Data supplied Start Marker

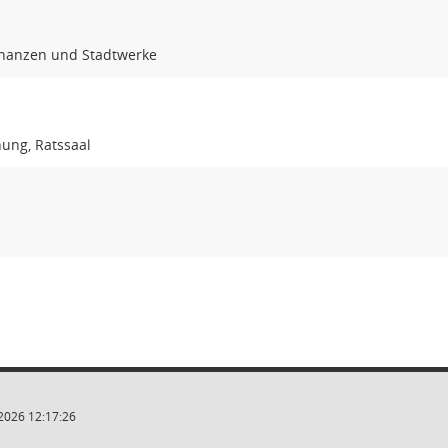
inanzen und Stadtwerke
ung, Ratssaal
2026 12:17:26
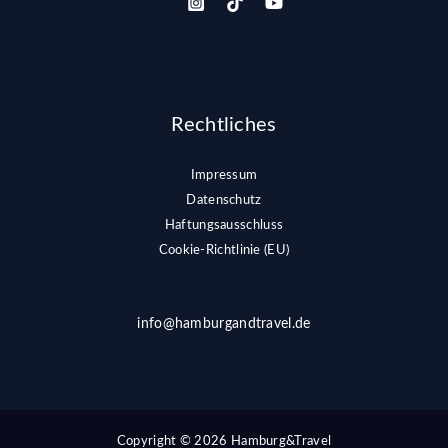
Rechtliches
Impressum
Datenschutz
Haftungsausschluss
Cookie-Richtlinie (EU)
info@hamburgandtravel.de
Copyright © 2026 Hamburg&Travel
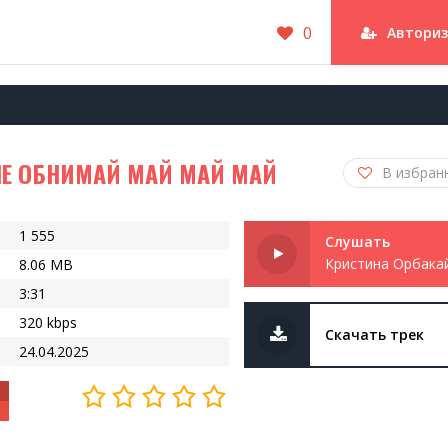
0
Автори
ЧЕ ОБНИМАЙ МАЙ МАЙ МАЙ
В избран
1 555
Слушать
8.06 MB
3:31
320 kbps
Скачать трек
24.04.2025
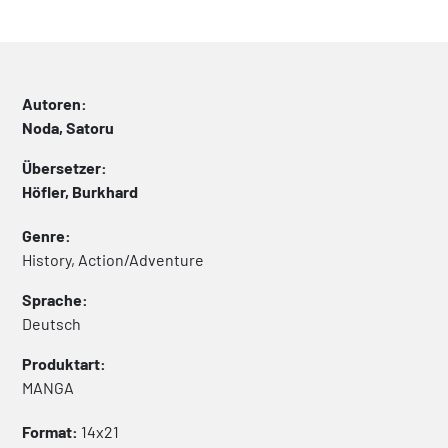
Autoren:
Noda, Satoru
Übersetzer:
Höfler, Burkhard
Genre:
History, Action/Adventure
Sprache:
Deutsch
Produktart:
MANGA
Format:
14x21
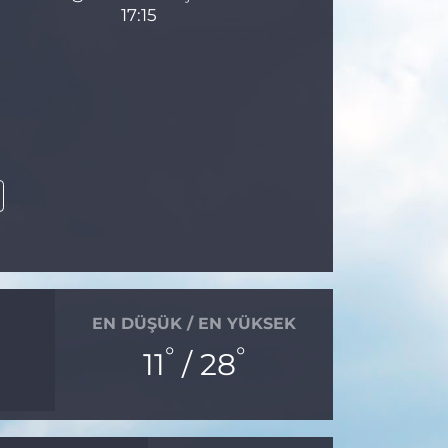
17:15
EN DÜŞÜK / EN YÜKSEK
°
°
11
/ 28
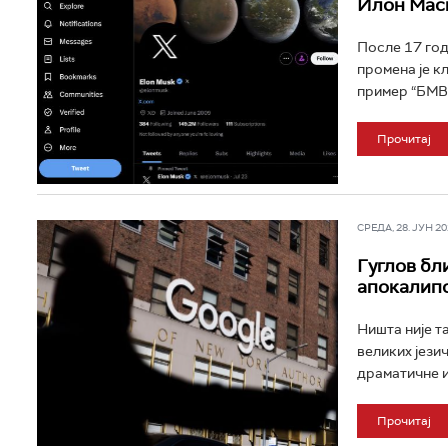
Илон Маск
После 17 год
промена је к
пример “БМВ“
Прочитај
СРЕДА, 28. ЈУН 202
Гуглов бл
апокалип
Ништа није т
великих језич
драматичне и
Прочитај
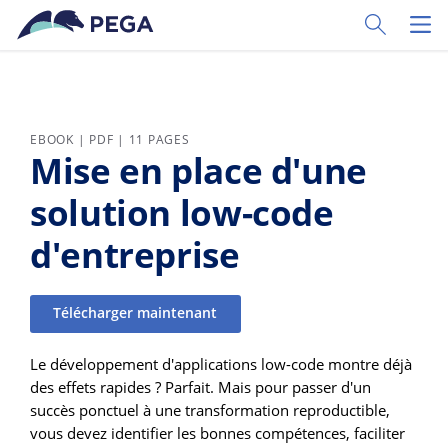
Passer directement au contenu principal
Toggle Sear
Toggl
EBOOK | PDF | 11 PAGES
Mise en place d'une
solution low-code
d'entreprise
Télécharger maintenant
Le développement d'applications low-code montre déjà
des effets rapides ? Parfait. Mais pour passer d'un
succès ponctuel à une transformation reproductible,
vous devez identifier les bonnes compétences, faciliter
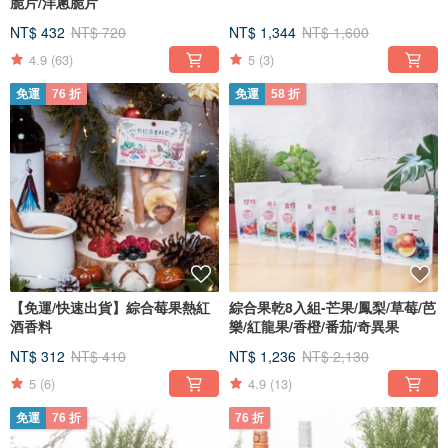
脆片/洋蔥脆片
NT$ 432
NT$ 720
NT$ 1,344
NT$ 1,600
4.9
(63)
5
(3)
免運
76 折
免運
58 折
【免運/快速出貨】綜合莓果熱紅
綜合果乾8入組-芒果/鳳梨/草莓/芭
酒香料
樂/紅龍果/香橙/番茄/奇異果
NT$ 312
NT$ 410
NT$ 1,236
NT$ 2,130
5
(6)
4.9
(13)
免運
76 折
76 折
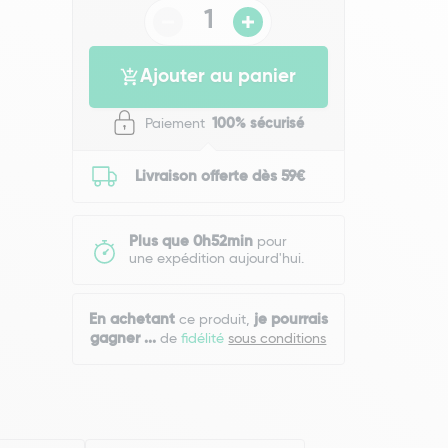
Ajouter au panier
Paiement
100% sécurisé
Livraison offerte dès 59€
Plus que 0h52min
pour
une expédition aujourd'hui.
En achetant
je pourrais
ce produit,
gagner
...
de
fidélité
sous conditions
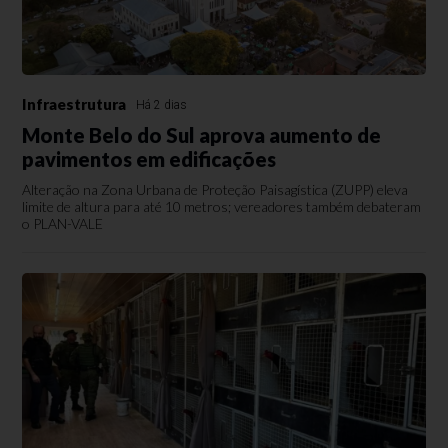
Infraestrutura
Há 2 dias
Monte Belo do Sul aprova aumento de
pavimentos em edificações
Alteração na Zona Urbana de Proteção Paisagística (ZUPP) eleva
limite de altura para até 10 metros; vereadores também debateram
o PLAN-VALE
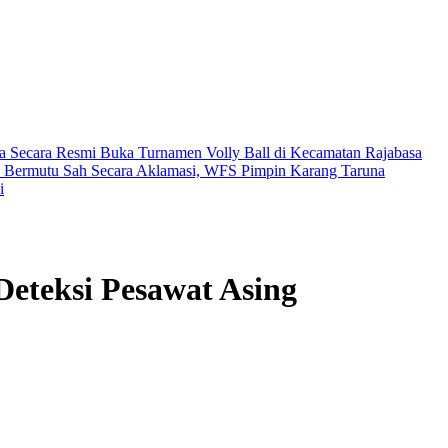
a Secara Resmi Buka Turnamen Volly Ball di Kecamatan Rajabasa
n Bermutu
Sah Secara Aklamasi, WFS Pimpin Karang Taruna
i
Deteksi Pesawat Asing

Data supplied End Marker

Count, in the data above, the lines that hold "Secara". Return only that count.

2